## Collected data
-*-
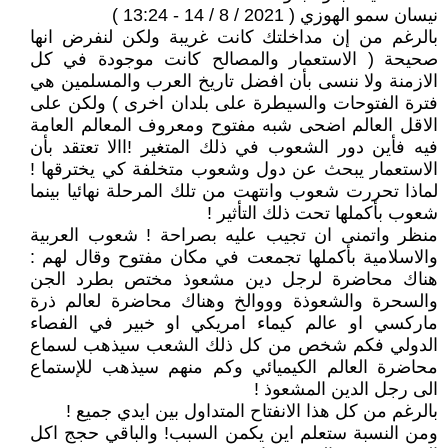
نيسان سمو الهوزي ( 2021 / 8 / 14 - 13:24 )
بالرغم من إن مداخلتك كانت غريبة ولكن لنفرض انها
صحيحة ( الاستعمار والمصالح كانت موجودة في كل
الازمنة ولا ننسى بأن افضل تاريخ العرب والمسلمين هي
فترة الفتوحات والسيطرة على بلدان اخرى ) ولكن على
الاقل العالم اضحى شبه مفتوح ومعروف المعالم العامة
فيه فأين دور الشعوب في ذلك المتغير !االا تعتقد بأن
الاستعمار يبحث عن دول وشعوب متخلفة كي يخترقها !
لماذا تحررت شعوب وانتهت من تلك المرحلة نهائيا بينما
شعوب بأكملها تحت ذلك التأثير !
منظر واتمنى ان تجيب عليه بصراحة ! شعوب العربية
والاسلامية بأكملها تجمعت في مكان مفتوح وقال لهم :
هناك محاضرة لرجل دين مشعوذ مختص بطرد الجن
والسحرة والشعوذة وووالخ وهناك محاضرة لعالم ذرة
ماركسي او عالم كيماء امريكي او خبير في الفصاء
الدولي فكم شخص من كل ذلك الشعب سيذهب لسماع
محاضرة العالم الكيميائي وكم منهم سيذهب للإستماع
الى رجل الدين المشعوذ !
بالرغم من كل هذا الانفتاح المتداول بين ايدي جميع !
ومن النسبة ستعلم اين يكمن السبب! والباقي حجج اكل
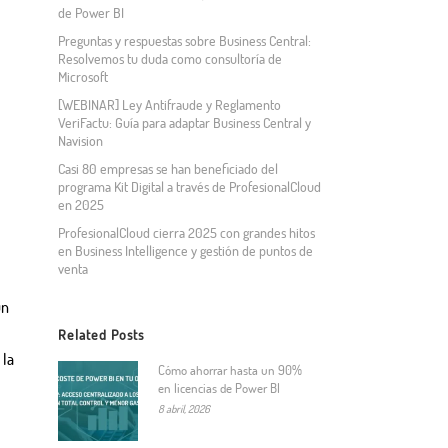
de Power BI
Preguntas y respuestas sobre Business Central:
Resolvemos tu duda como consultoría de
Microsoft
[WEBINAR] Ley Antifraude y Reglamento
VeriFactu: Guía para adaptar Business Central y
Navision
Casi 80 empresas se han beneficiado del
programa Kit Digital a través de ProfesionalCloud
en 2025
ProfesionalCloud cierra 2025 con grandes hitos
en Business Intelligence y gestión de puntos de
venta
ún
Related Posts
 la
Cómo ahorrar hasta un 90%
en licencias de Power BI
8 abril, 2026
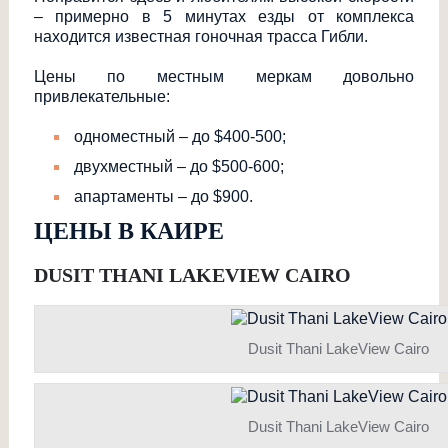
– примерно в 5 минутах езды от комплекса
находится известная гоночная трасса Гибли.
Цены по местным меркам довольно
привлекательные:
одноместный – до $400-500;
двухместный – до $500-600;
апартаменты – до $900.
ЦЕНЫ В КАИРЕ
DUSIT THANI LAKEVIEW CAIRO
Dusit Thani LakeView Cairo
Dusit Thani LakeView Cairo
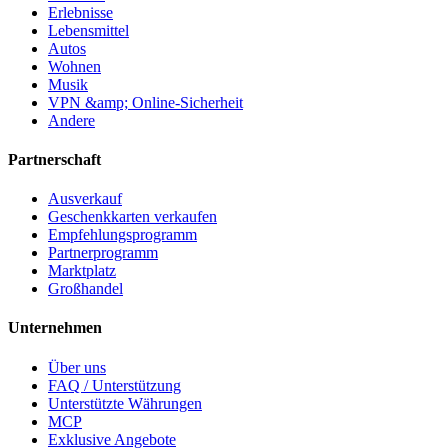
Erlebnisse
Lebensmittel
Autos
Wohnen
Musik
VPN &amp; Online-Sicherheit
Andere
Partnerschaft
Ausverkauf
Geschenkkarten verkaufen
Empfehlungsprogramm
Partnerprogramm
Marktplatz
Großhandel
Unternehmen
Über uns
FAQ / Unterstützung
Unterstützte Währungen
MCP
Exklusive Angebote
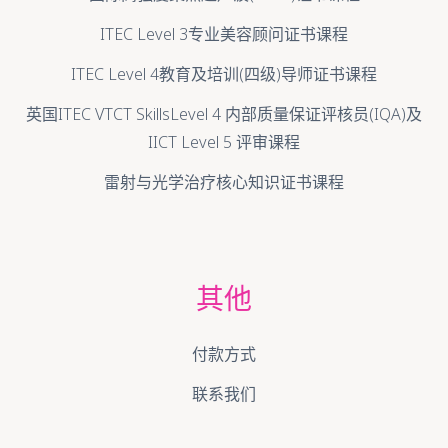
ITEC Level 3专业美容顾问证书课程
ITEC Level 4教育及培训(四级)导师证书课程
英国ITEC VTCT SkillsLevel 4 内部质量保证评核员(IQA)及
IICT Level 5 评审课程
雷射与光学治疗核心知识证书课程
其他
付款方式
联系我们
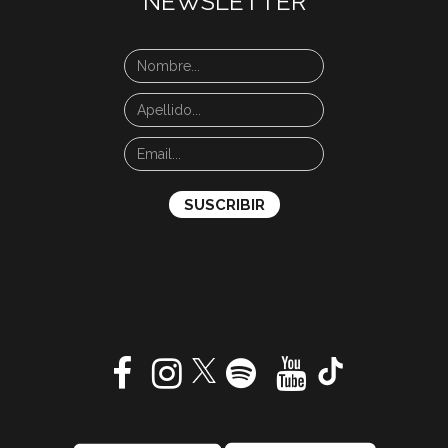
NEWSLETTER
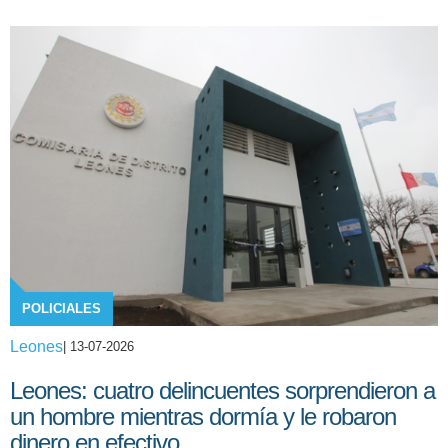
POLICIALES
Leones
| 13-07-2026
Leones: cuatro delincuentes sorprendieron a
un hombre mientras dormía y le robaron
dinero en efectivo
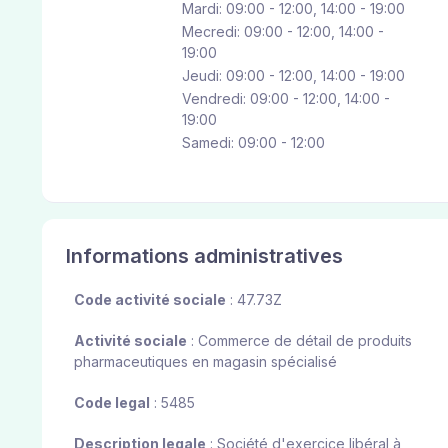
Mardi: 09:00 - 12:00, 14:00 - 19:00
Mecredi: 09:00 - 12:00, 14:00 -
19:00
Jeudi: 09:00 - 12:00, 14:00 - 19:00
Vendredi: 09:00 - 12:00, 14:00 -
19:00
Samedi: 09:00 - 12:00
Informations administratives
Code activité sociale
: 47.73Z
Activité sociale
: Commerce de détail de produits
pharmaceutiques en magasin spécialisé
Code legal
: 5485
Description legale
: Société d'exercice libéral à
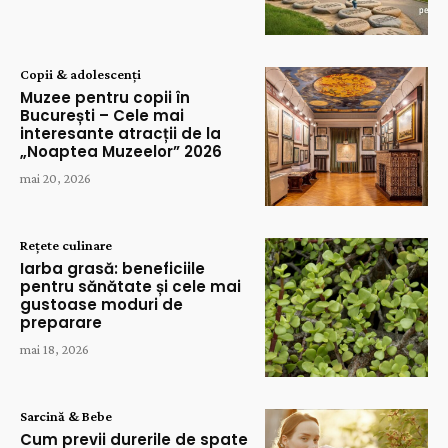
Copii & adolescenți
Muzee pentru copii în
București – Cele mai
interesante atracții de la
„Noaptea Muzeelor” 2026
mai 20, 2026
Rețete culinare
Iarba grasă: beneficiile
pentru sănătate și cele mai
gustoase moduri de
preparare
mai 18, 2026
Sarcină & Bebe
Cum previi durerile de spate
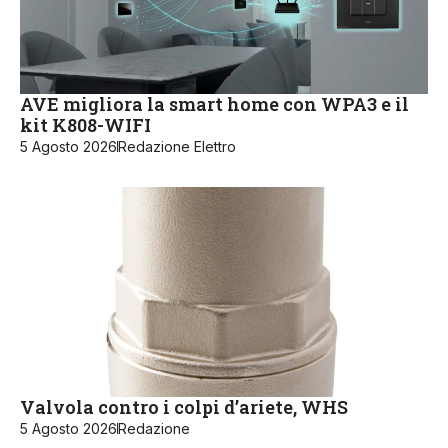
AVE migliora la smart home con WPA3 e il
kit K808-WIFI
5 Agosto 2026
Redazione Elettro
Valvola contro i colpi d’ariete, WHS
5 Agosto 2026
Redazione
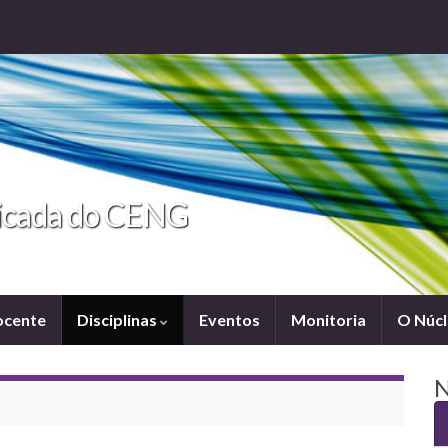
licada do CENG
ocente
Disciplinas
Eventos
Monitoria
O Núc
N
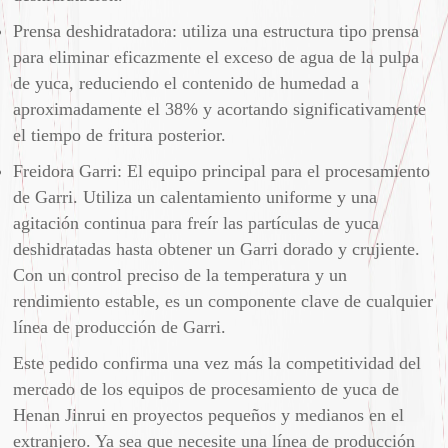
Prensa deshidratadora: utiliza una estructura tipo prensa
para eliminar eficazmente el exceso de agua de la pulpa
de yuca, reduciendo el contenido de humedad a
aproximadamente el 38% y acortando significativamente
el tiempo de fritura posterior.
Freidora Garri: El equipo principal para el procesamiento
de Garri. Utiliza un calentamiento uniforme y una
agitación continua para freír las partículas de yuca
deshidratadas hasta obtener un Garri dorado y crujiente.
Con un control preciso de la temperatura y un
rendimiento estable, es un componente clave de cualquier
línea de producción de Garri.
Este pedido confirma una vez más la competitividad del
mercado de los equipos de procesamiento de yuca de
Henan Jinrui en proyectos pequeños y medianos en el
extranjero. Ya sea que necesite una línea de producción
-*-
## Assigned task
Please print each entry exactly as it stands, without the pictures.

## Response area
نيسان سمو الهوزي ( 2021 / 8 / 14 - 13:24 )
بالرغم من إن مداخلتك كانت غريبة ولكن لنفرض انها
صحيحة ( الاستعمار والمصالح كانت موجودة في كل
الازمنة ولا ننسى بأن افضل تاريخ العرب والمسلمين هي
فترة الفتوحات والسيطرة على بلدان اخرى ) ولكن على
الاقل العالم اضحى شبه مفتوح ومعروف المعالم العامة
فيه فأين دور الشعوب في ذلك المتغير !االا تعتقد بأن
الاستعمار يبحث عن دول وشعوب متخلفة كي يخترقها !
لماذا تحررت شعوب وانتهت من تلك المرحلة نهائيا بينما
شعوب بأكملها تحت ذلك التأثير !
منظر واتمنى ان تجيب عليه بصراحة ! شعوب العربية
والاسلامية بأكملها تجمعت في مكان مفتوح وقال لهم :
هناك محاضرة لرجل دين مشعوذ مختص بطرد الجن
والسحرة والشعوذة وووالخ وهناك محاضرة لعالم ذرة
ماركسي او عالم كيماء امريكي او خبير في الفصاء
الدولي فكم شخص من كل ذلك الشعب سيذهب لسماع
محاضرة العالم الكيميائي وكم منهم سيذهب للإستماع
الى رجل الدين المشعوذ !
بالرغم من كل هذا الانفتاح المتداول بين ايدي جميع !
ومن النسبة ستعلم اين يكمن السبب! والباقي حجج اكل
de Power BI
Preguntas y respuestas sobre Business Central:
Resolvemos tu duda como consultoría de
Microsoft
[WEBINAR] Ley Antifraude y Reglamento
VeriFactu: Guía para adaptar Business Central y
Navision
Casi 80 empresas se han beneficiado del
programa Kit Digital a través de ProfesionalCloud
en 2025
ProfesionalCloud cierra 2025 con grandes hitos
en Business Intelligence y gestión de puntos de
venta
ún
Related Posts
 la
Cómo ahorrar hasta un 90%
en licencias de Power BI
8 abril, 2026
– примерно в 5 минутах езды от комплекса
находится известная гоночная трасса Гибли.
Цены по местным меркам довольно
привлекательные:
одноместный – до $400-500;
двухместный – до $500-600;
апартаменты – до $900.
ЦЕНЫ В КАИРЕ
DUSIT THANI LAKEVIEW CAIRO
Dusit Thani LakeView Cairo
Dusit Thani LakeView Cairo
Erlebnisse
Lebensmittel
Autos
Wohnen
Musik
VPN &amp; Online-Sicherheit
Andere
Partnerschaft
Ausverkauf
Geschenkkarten verkaufen
Empfehlungsprogramm
Partnerprogramm
Marktplatz
Großhandel
Unternehmen
Über uns
FAQ / Unterstützung
Unterstützte Währungen
MCP
Exklusive Angebote
ITEC Level 3专业美容顾问证书课程
ITEC Level 4教育及培训(四级)导师证书课程
英国ITEC VTCT SkillsLevel 4 内部质量保证评核员(IQA)及
IICT Level 5 评审课程
雷射与光学治疗核心知识证书课程
其他
付款方式
联系我们
NEWSLETTER
POLICIALES
Leones
| 13-07-2026
Leones: cuatro delincuentes sorprendieron a
un hombre mientras dormía y le robaron
dinero en efectivo
Mardi: 09:00 - 12:00, 14:00 - 19:00
Mecredi: 09:00 - 12:00, 14:00 -
19:00
Jeudi: 09:00 - 12:00, 14:00 - 19:00
Vendredi: 09:00 - 12:00, 14:00 -
19:00
Samedi: 09:00 - 12:00
Informations administratives
Code activité sociale
: 47.73Z
Activité sociale
: Commerce de détail de produits
pharmaceutiques en magasin spécialisé
Code legal
: 5485
Description legale
: Société d'exercice libéral à
Copii & adolescenți
Muzee pentru copii în
București – Cele mai
interesante atracții de la
„Noaptea Muzeelor” 2026
mai 20, 2026
Rețete culinare
Iarba grasă: beneficiile
pentru sănătate și cele mai
gustoase moduri de
preparare
mai 18, 2026
Sarcină & Bebe
Cum previi durerile de spate
AVE migliora la smart home con WPA3 e il
kit K808-WIFI
5 Agosto 2026
Redazione Elettro
Valvola contro i colpi d’ariete, WHS
5 Agosto 2026
Redazione
licada do CENG
ocente
Disciplinas
Eventos
Monitoria
O Núc
N
Prensa deshidratadora: utiliza una estructura tipo prensa
para eliminar eficazmente el exceso de agua de la pulpa
de yuca, reduciendo el contenido de humedad a
aproximadamente el 38% y acortando significativamente
el tiempo de fritura posterior.
Freidora Garri: El equipo principal para el procesamiento
de Garri. Utiliza un calentamiento uniforme y una
agitación continua para freír las partículas de yuca
deshidratadas hasta obtener un Garri dorado y crujiente.
Con un control preciso de la temperatura y un
rendimiento estable, es un componente clave de cualquier
línea de producción de Garri.
Este pedido confirma una vez más la competitividad del
mercado de los equipos de procesamiento de yuca de
Henan Jinrui en proyectos pequeños y medianos en el
extranjero. Ya sea que necesite una línea de producción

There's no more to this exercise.